- **THE PROBLEM**: For the entries below, return every line from the top through the line with "Impacto Bilionário nos Caixas Globais" exactly as it stands, omitting pictures.
━━ RAW DATA
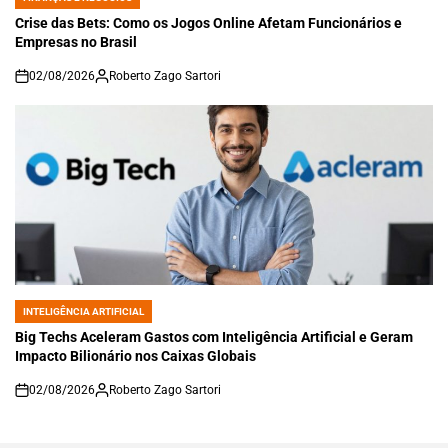
POSTED
IN
Crise das Bets: Como os Jogos Online Afetam Funcionários e
Empresas no Brasil
02/08/2026
Roberto Zago Sartori
on
INTELIGÊNCIA ARTIFICIAL
POSTED
IN
Big Techs Aceleram Gastos com Inteligência Artificial e Geram
Impacto Bilionário nos Caixas Globais
02/08/2026
Roberto Zago Sartori
on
━━━━
- **RESULT**:
POSTED
IN
Crise das Bets: Como os Jogos Online Afetam Funcionários e
Empresas no Brasil
02/08/2026
Roberto Zago Sartori
on
INTELIGÊNCIA ARTIFICIAL
POSTED
IN
Big Techs Aceleram Gastos com Inteligência Artificial e Geram
Impacto Bilionário nos Caixas Globais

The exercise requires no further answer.